### RECORDS FOR THIS EXERCISE
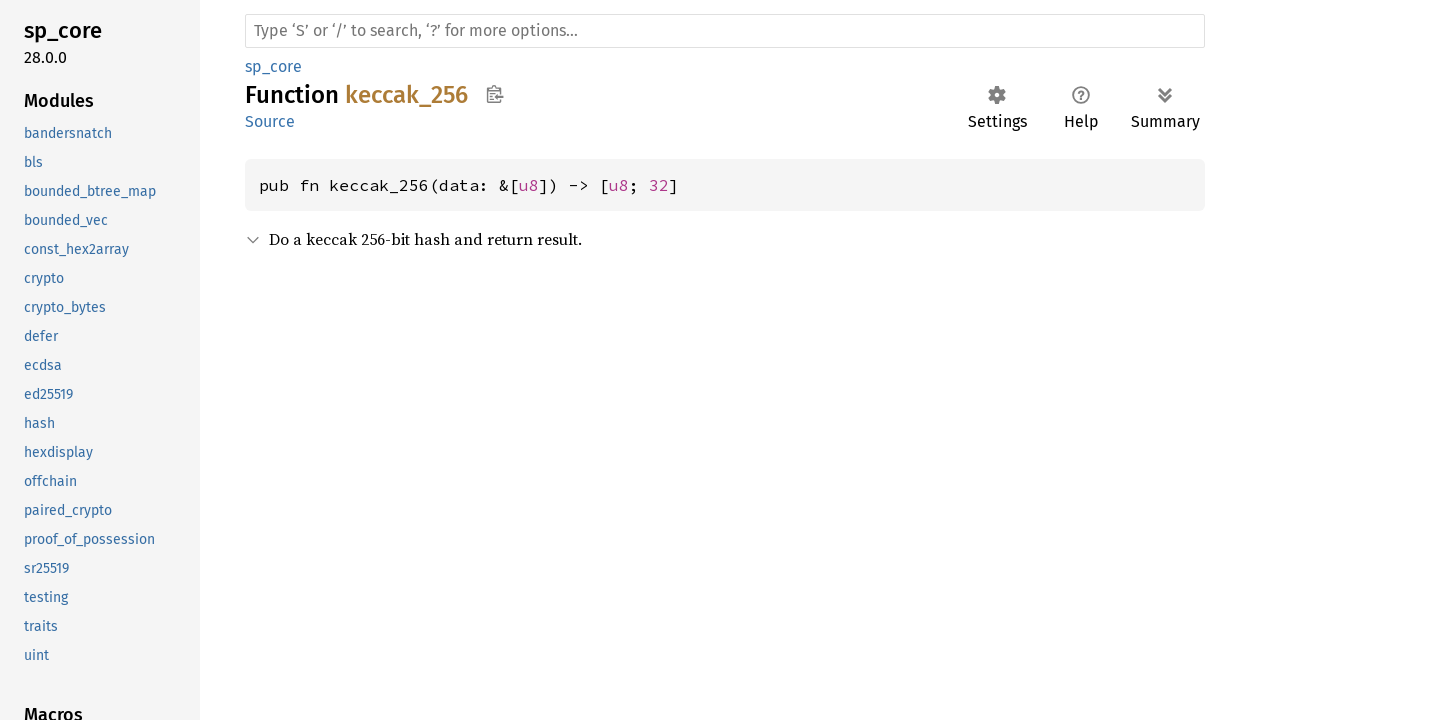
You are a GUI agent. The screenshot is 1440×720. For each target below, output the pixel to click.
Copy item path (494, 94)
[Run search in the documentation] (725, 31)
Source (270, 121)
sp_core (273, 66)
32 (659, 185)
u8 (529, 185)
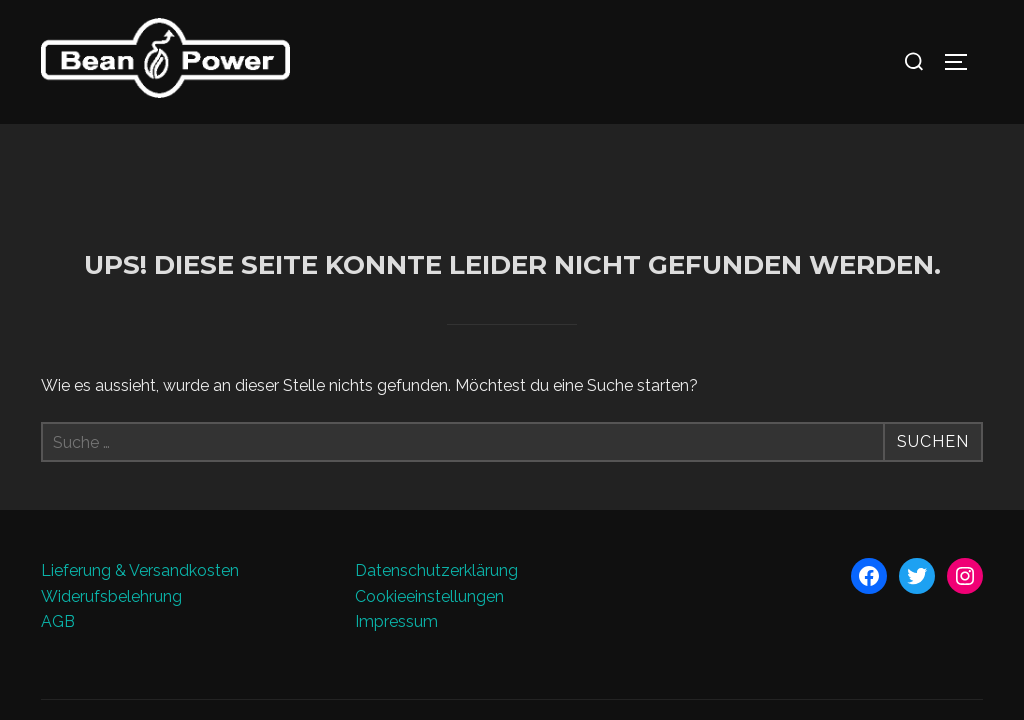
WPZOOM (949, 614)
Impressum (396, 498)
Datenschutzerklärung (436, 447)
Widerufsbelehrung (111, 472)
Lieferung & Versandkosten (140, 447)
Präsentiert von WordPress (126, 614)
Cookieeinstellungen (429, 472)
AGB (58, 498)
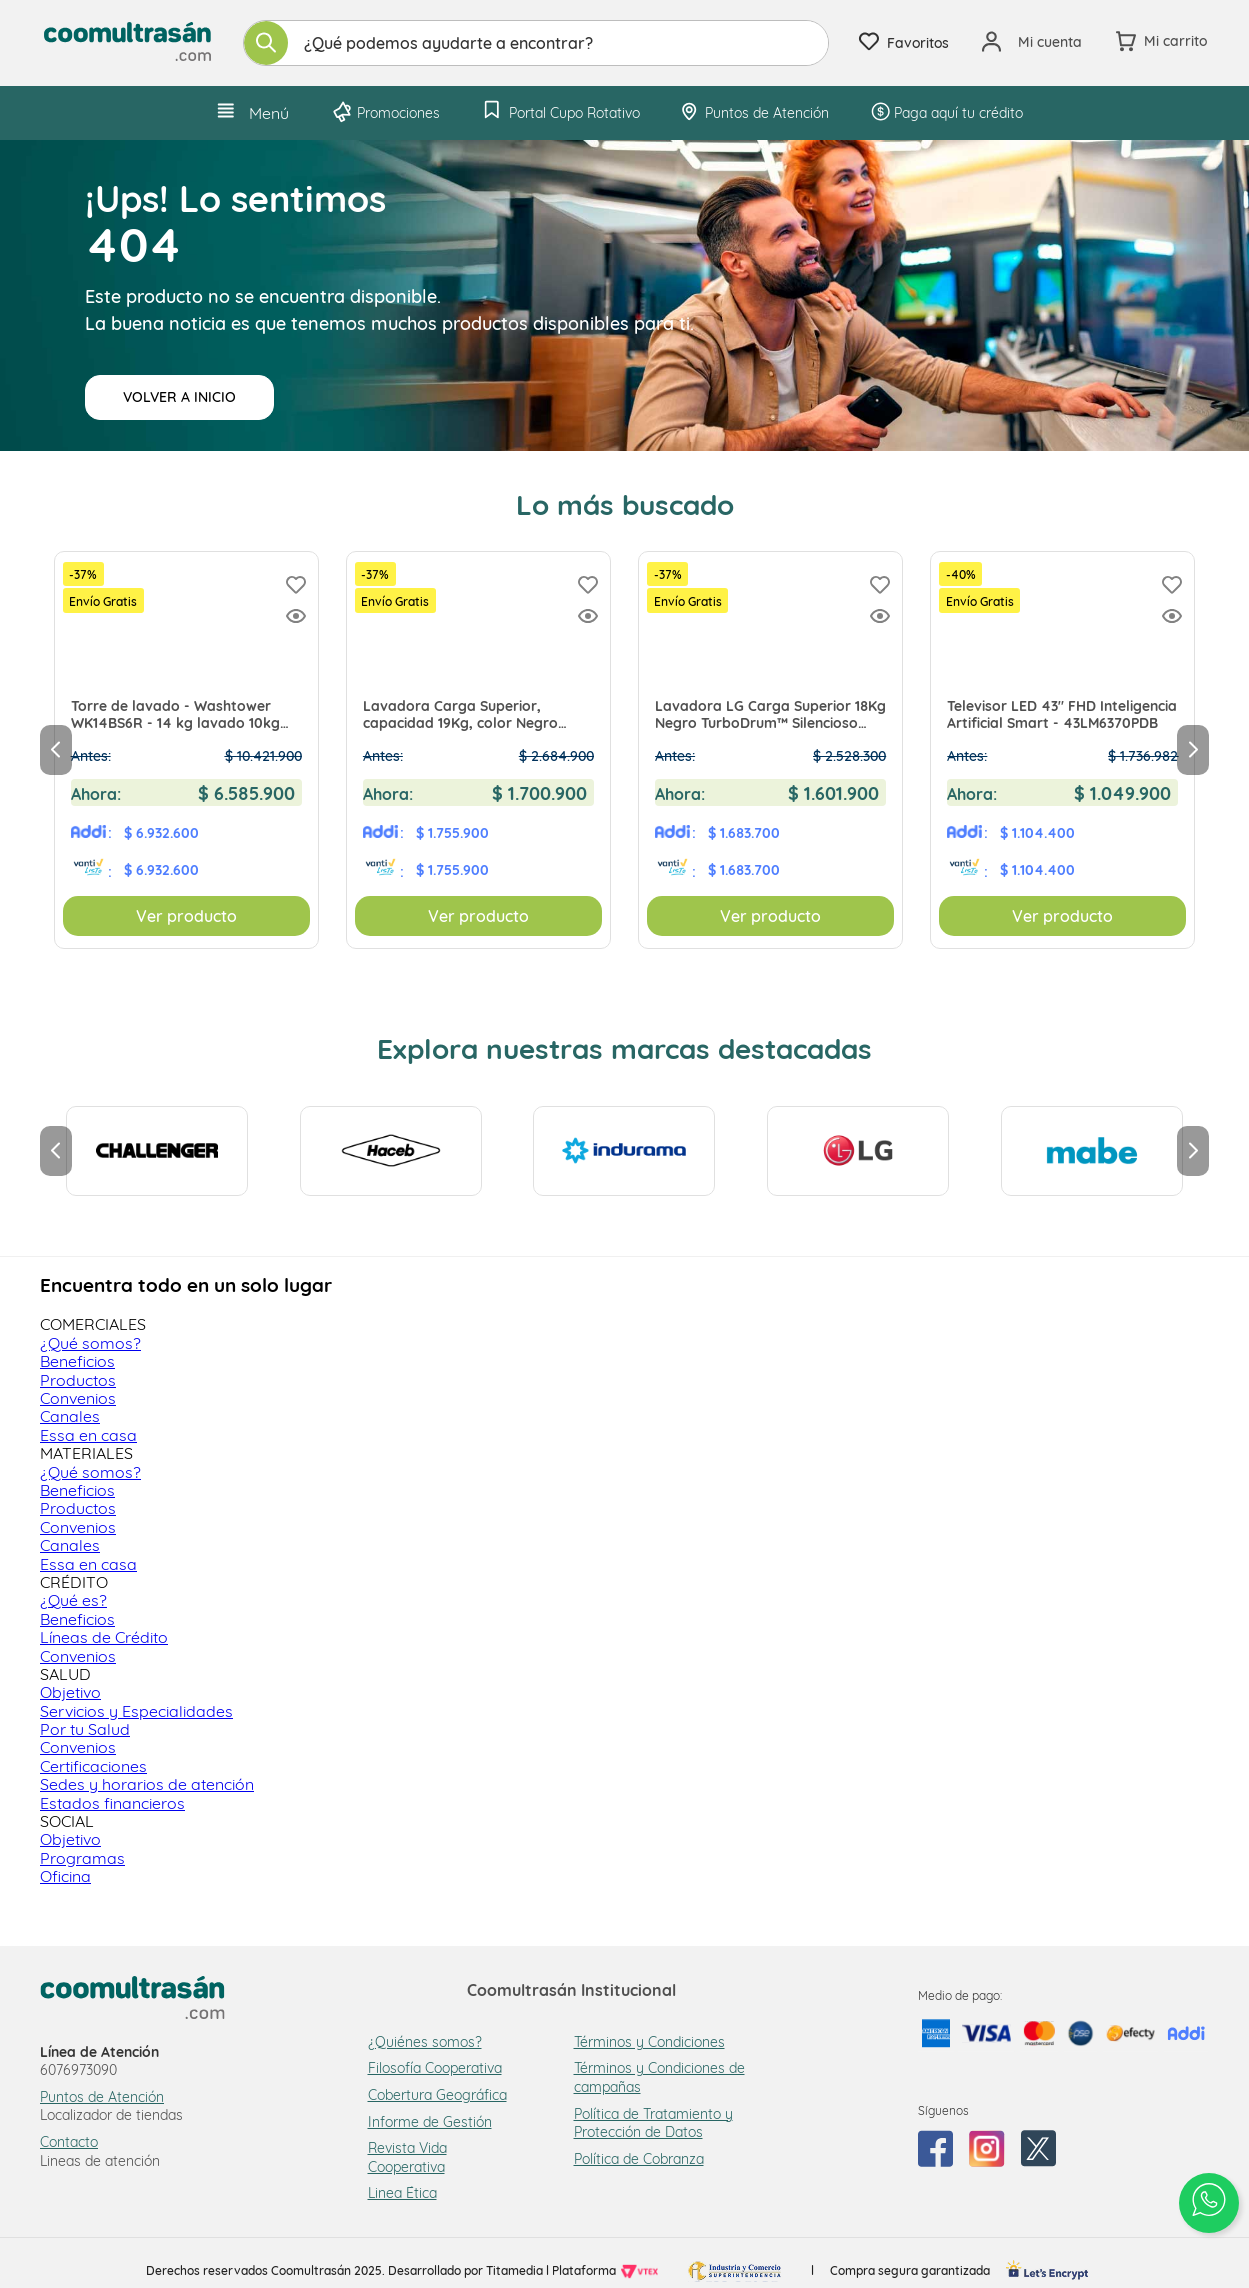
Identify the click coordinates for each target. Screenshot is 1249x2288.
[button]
---
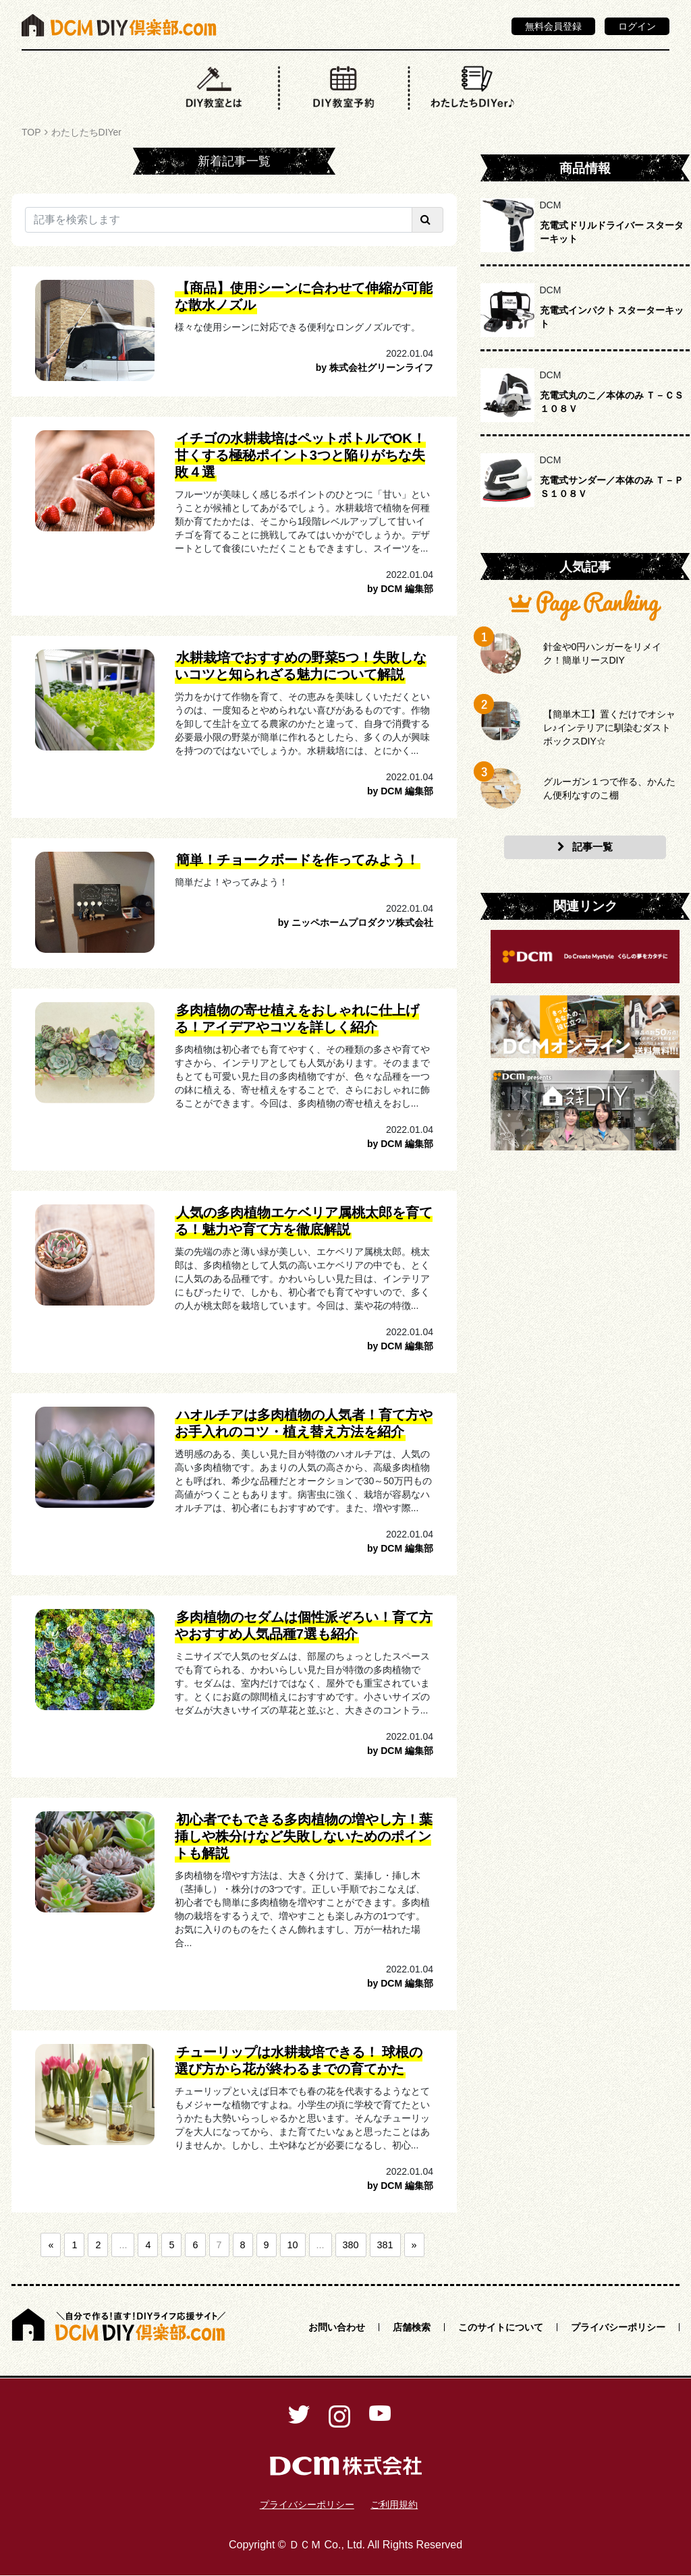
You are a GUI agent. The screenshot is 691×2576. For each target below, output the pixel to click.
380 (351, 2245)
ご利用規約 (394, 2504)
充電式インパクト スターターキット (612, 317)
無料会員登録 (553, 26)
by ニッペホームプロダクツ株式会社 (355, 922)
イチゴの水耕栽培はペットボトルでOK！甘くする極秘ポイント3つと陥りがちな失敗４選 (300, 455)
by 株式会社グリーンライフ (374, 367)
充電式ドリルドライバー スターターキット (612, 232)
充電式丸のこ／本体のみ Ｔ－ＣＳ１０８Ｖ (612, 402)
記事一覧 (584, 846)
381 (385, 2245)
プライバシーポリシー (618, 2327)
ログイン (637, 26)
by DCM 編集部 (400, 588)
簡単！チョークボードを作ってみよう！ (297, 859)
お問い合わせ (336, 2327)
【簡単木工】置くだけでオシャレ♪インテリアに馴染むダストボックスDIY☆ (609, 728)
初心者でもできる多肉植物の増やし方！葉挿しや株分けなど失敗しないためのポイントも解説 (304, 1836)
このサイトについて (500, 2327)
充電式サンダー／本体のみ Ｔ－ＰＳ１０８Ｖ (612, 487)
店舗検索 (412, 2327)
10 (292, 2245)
---
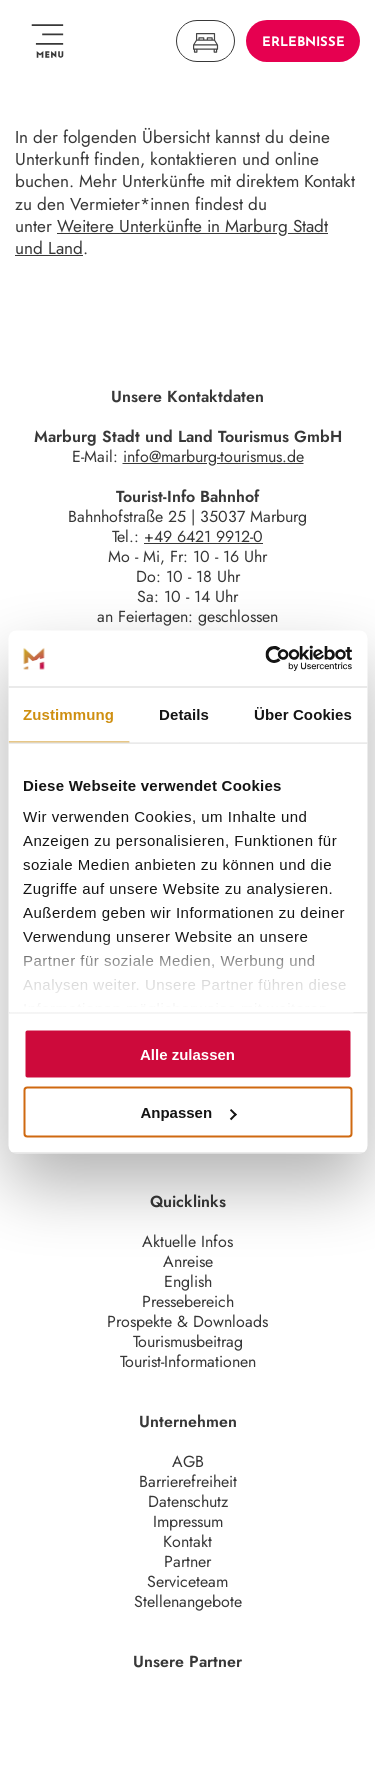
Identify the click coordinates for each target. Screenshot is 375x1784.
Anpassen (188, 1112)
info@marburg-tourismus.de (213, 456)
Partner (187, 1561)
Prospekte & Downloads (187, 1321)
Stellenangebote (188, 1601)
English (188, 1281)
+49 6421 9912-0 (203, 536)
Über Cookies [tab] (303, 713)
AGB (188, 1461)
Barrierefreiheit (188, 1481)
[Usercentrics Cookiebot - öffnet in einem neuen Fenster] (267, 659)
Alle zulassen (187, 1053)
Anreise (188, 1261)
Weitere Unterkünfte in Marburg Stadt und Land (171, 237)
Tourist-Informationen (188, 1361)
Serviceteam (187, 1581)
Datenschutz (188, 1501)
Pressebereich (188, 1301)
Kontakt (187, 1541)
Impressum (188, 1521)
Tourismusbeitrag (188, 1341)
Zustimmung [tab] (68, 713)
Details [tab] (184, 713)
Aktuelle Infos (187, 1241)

### EXERCISE AIM
Reproduce, word for word, only the lines in the records above from the line with "You are a GUI agent. The screenshot is 1440×720." through the line with "WPZOOM (949, 614)", including both ends; omit the pictures.

### ANSWER AREA
You are a GUI agent. The screenshot is 1440×720. For each target below, output the pixel to click.
Copy item path (494, 94)
[Run search in the documentation] (725, 31)
Source (270, 121)
sp_core (273, 66)
32 (659, 185)
u8 (529, 185)
WPZOOM (949, 614)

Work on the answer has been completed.